Suica
- Location: Usable nationwide in Japan at all Seven & I Holdings owned stores, 7-11, Denny's, and Ito-Yokado and other participating third party retailers.
- Launched: May 2007
- Technology: FeliCa;
- Manager: Seven & I Holdings
- Currency: Japanese yen (¥50,000 maximum load)
- Stored-value: Pay as you go
- Credit expiry: Points expire
- Website: www.nanaco-net.jp

= Nanaco =

Japanese electronic money system

Nanaco (trademarked in lowercase as nanaco) is a prepaid cash-rechargeable contactless electronic money card, and point based loyalty program used at Seven & I Holdings–owned stores in Japan, which are 7-Eleven convenience stores, Denny's restaurants, and Ito-Yokado merchandise stores.
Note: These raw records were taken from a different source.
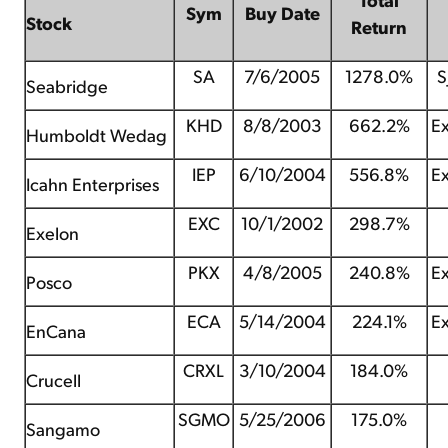
Sym
Buy Date
Stock
Return
SA
7/6/2005
1278.0%
S
Seabridge
KHD
8/8/2003
662.2%
Ex
Humboldt Wedag
IEP
6/10/2004
556.8%
Ex
Icahn Enterprises
EXC
10/1/2002
298.7%
Exelon
PKX
4/8/2005
240.8%
Ex
Posco
ECA
5/14/2004
224.1%
Ex
EnCana
CRXL
3/10/2004
184.0%
Crucell
SGMO
5/25/2006
175.0%
Sangamo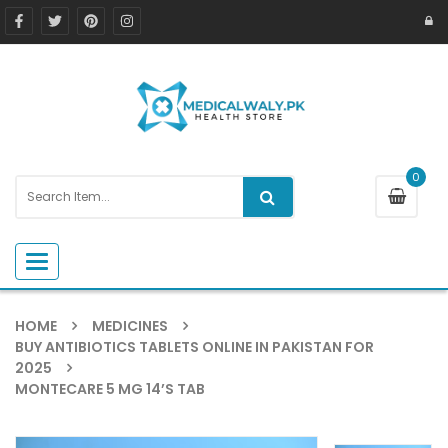
0
Toggle navigation
HOME
MEDICINES
BUY ANTIBIOTICS TABLETS ONLINE IN PAKISTAN FOR
2025
MONTECARE 5 MG 14’S TAB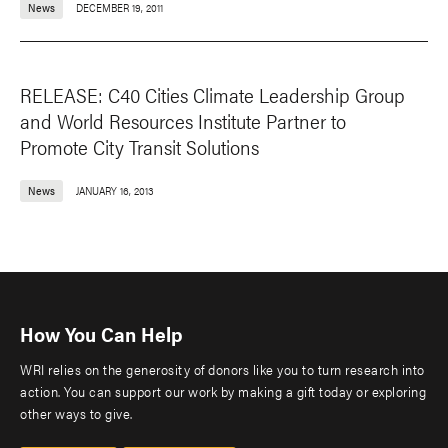
News
DECEMBER 19, 2011
RELEASE: C40 Cities Climate Leadership Group
and World Resources Institute Partner to
Promote City Transit Solutions
News
JANUARY 16, 2013
How You Can Help
WRI relies on the generosity of donors like you to turn research into
action. You can support our work by making a gift today or exploring
other ways to give.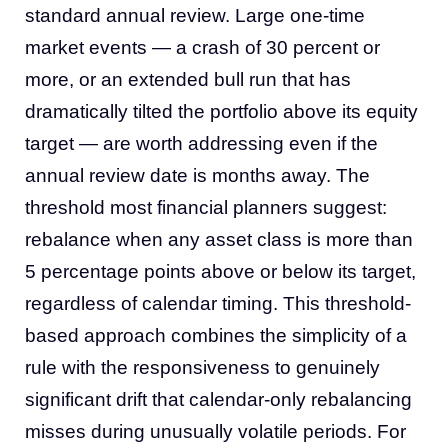
standard annual review. Large one-time
market events — a crash of 30 percent or
more, or an extended bull run that has
dramatically tilted the portfolio above its equity
target — are worth addressing even if the
annual review date is months away. The
threshold most financial planners suggest:
rebalance when any asset class is more than
5 percentage points above or below its target,
regardless of calendar timing. This threshold-
based approach combines the simplicity of a
rule with the responsiveness to genuinely
significant drift that calendar-only rebalancing
misses during unusually volatile periods. For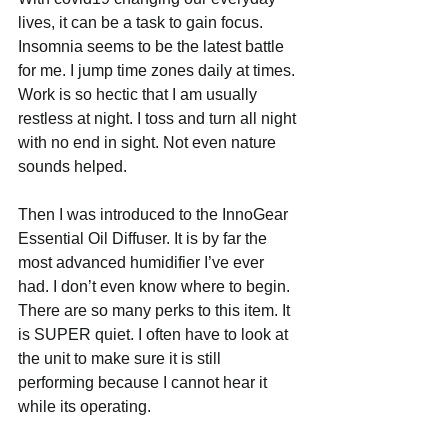
lives, it can be a task to gain focus. 
Insomnia seems to be the latest battle 
for me. I jump time zones daily at times. 
Work is so hectic that I am usually 
restless at night. I toss and turn all night 
with no end in sight. Not even nature 
sounds helped.
Then I was introduced to the InnoGear 
Essential Oil Diffuser. It is by far the 
most advanced humidifier I’ve ever 
had. I don’t even know where to begin. 
There are so many perks to this item. It 
is SUPER quiet. I often have to look at 
the unit to make sure it is still 
performing because I cannot hear it 
while its operating. 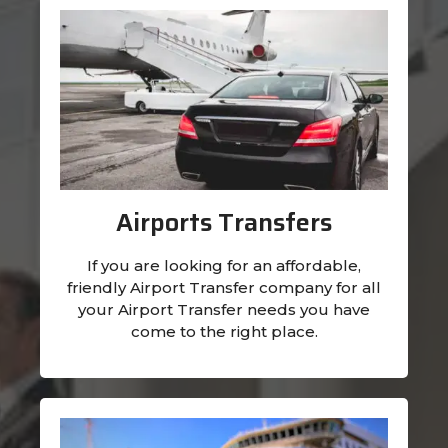
Airports Transfers
If you are looking for an affordable,
friendly Airport Transfer company for all
your Airport Transfer needs you have
come to the right place.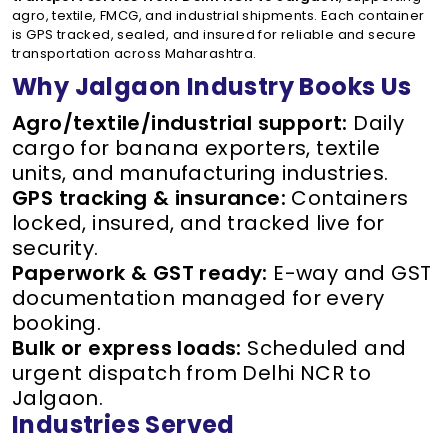
agro, textile, FMCG, and industrial shipments. Each container
is GPS tracked, sealed, and insured for reliable and secure
transportation across Maharashtra.
Why Jalgaon Industry Books Us
Agro/textile/industrial support:
Daily
cargo for banana exporters, textile
units, and manufacturing industries.
GPS tracking & insurance:
Containers
locked, insured, and tracked live for
security.
Paperwork & GST ready:
E-way and GST
documentation managed for every
booking.
Bulk or express loads:
Scheduled and
urgent dispatch from Delhi NCR to
Jalgaon.
Industries Served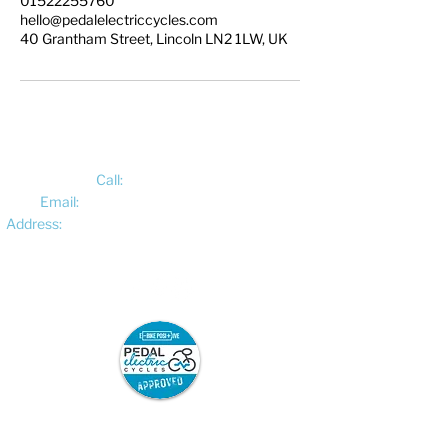
01522255760
hello@pedalelectriccycles.com
40 Grantham Street, Lincoln LN2 1LW, UK
Call:
01522 461012
Email:
hello@pedalelectriccycles.com
Address:
Unit 8, Churchill Business Park,
Bracebridge Heath, Lincoln, LN4 2FF
Pedal Electric Cycles is proud to have signed
the E-Bike Positive pledge.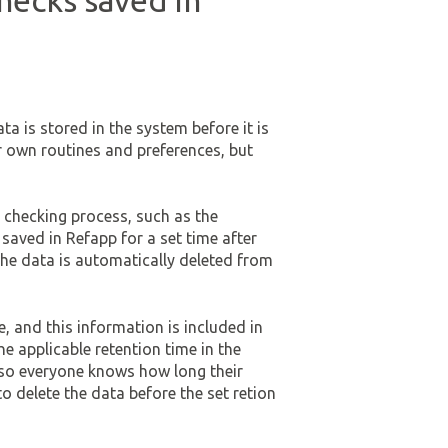
hecks saved in
a is stored in the system before it is
r own routines and preferences, but
 checking process, such as the
saved in Refapp for a set time after
the data is automatically deleted from
, and this information is included in
he applicable retention time in the
s, so everyone knows how long their
 delete the data before the set retion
In addition, Nanaco can be used at more than 7,000 third party stores outside the company's group, like Sogo and Seibu Department Stores

Nanaco cards can be instantly issued at all 7-Eleven convenience stores in Japan, after completing an application form. It is similar to other point based loyalty cards as users can earn points and use them for purchases or discounts.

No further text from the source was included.